NUCLEOTIDE METABOLISM - CLINICAL RELEVANCE

  • Many chemotherapy drugs inhibit dTMP synthesis, preventing cell division and DNA replication:

    • Methotrexate: Inhibits dihydrofolate reductase impacting purine synthesis.

    • 5-FU (Fluorouracil): Directly inhibits thymidylate synthase, inhibiting purine synthesis.

  • Excessive breakdown of purine bases can lead to gout, characterized by excess uric acid precipitating as crystals (urate), resulting in joint and kidney inflammation with severe pain.

NUCLEOTIDE METABOLISM – KEY POINTS

  • Amino acids are essential sources of atoms for purine and pyrimidine rings.

  • Ribose obtained from the pentose phosphate pathway.

  • Common intermediates include IMP (for G, A) and UMP (for C, T, U).

  • General regulatory mechanisms involve feedback inhibition and precursor activation.

  • Clinical relevance of pathways:

    • Gout (from purines)

    • Chemotherapy actions (leading to decreased availability of purines).

AMINO ACIDS METABOLISM

  • Classification:

    • By Origin:

    • Essential: Need to be obtained from diet.

    • Non-essential: Synthesized in the body.

    • By Catabolism:

    • Glucogenic: Amino acids whose breakdown yields TCA cycle intermediates for glucose production.

    • Ketogenic: Amino acids whose breakdown yields acetoacetate or acetyl-CoA.

    • Both classification is possible.

NON-ESSENTIAL AMINO ACIDS

  • Include:

    • Alanine (A)

    • Aspartic acid (D)

    • Glutamic acid (E)

    • Asparagine (N)

    • Glutamine (Q)

    • Proline (P)

    • Tyrosine (Y)

    • Glycine (G)

    • Serine (S)

    • Cysteine (C)

AMINO ACIDS METABOLISM – BIOSYNTHESIS

  • Synthesis routes include conversion from α-keto acids (pyruvate, oxaloacetate, α-ketoglutarate) via aminotransferases:

    • From aspartate and glutamate, respectively.

    • From gluconeogenic intermediates and homocysteine (derived from methionine) via serine.

AMINO ACIDS AS PRECURSORS FOR BIOMOLECULES

  • Besides serving as building blocks for proteins, amino acids are precursors for nitrogen-containing compounds with important physiological functions:

    • Porphyrins: Bind metal ions, typically Fe (e.g., heme).

    • Neurotransmitters: (e.g., dopamine, norepinephrine).

    • Hormones: (e.g., serotonin, melatonin).
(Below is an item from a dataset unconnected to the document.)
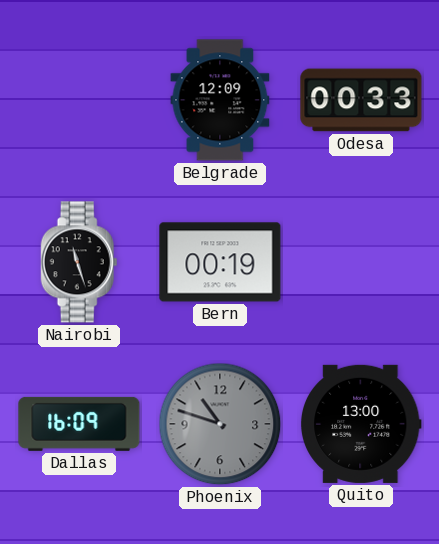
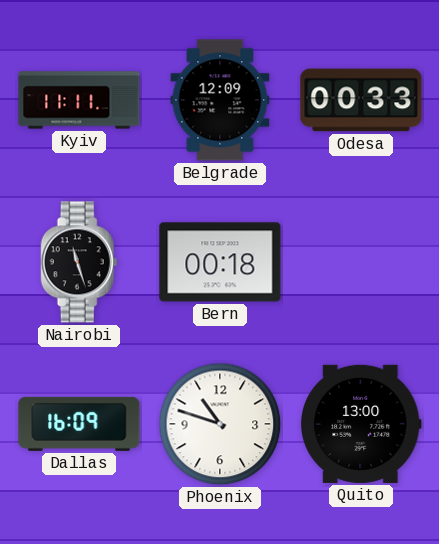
Kyiv: none -> 11:11
Bern: 00:19 -> 00:18
Phoenix dial: grey -> white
    • Purines & Pyrimidines.

FINAL SUMMARY FROM OUR BIOCHEMISTRY LECTURES

  • Catabolic Reactions/Pathways:

    • Glycolysis

    • TCA Cycle

    • Oxidative Phosphorylation

    • Nucleotide Degradation

  • Anabolic Reactions/Pathways:

    • Gluconeogenesis

    • Pentose Phosphate Pathway

    • Nucleotide Synthesis

    • Non-essential Amino Acid Synthesis

RECOMMENDED TEXTBOOK

  • Lippincott’s Illustrated Reviews – Biochemistry

    • Chapter 10 for gluconeogenesis

    • Chapter 13 for pentose phosphate pathway

    • Chapter 22 for nucleotide metabolism

    • Chapter 20 for amino acid metabolism.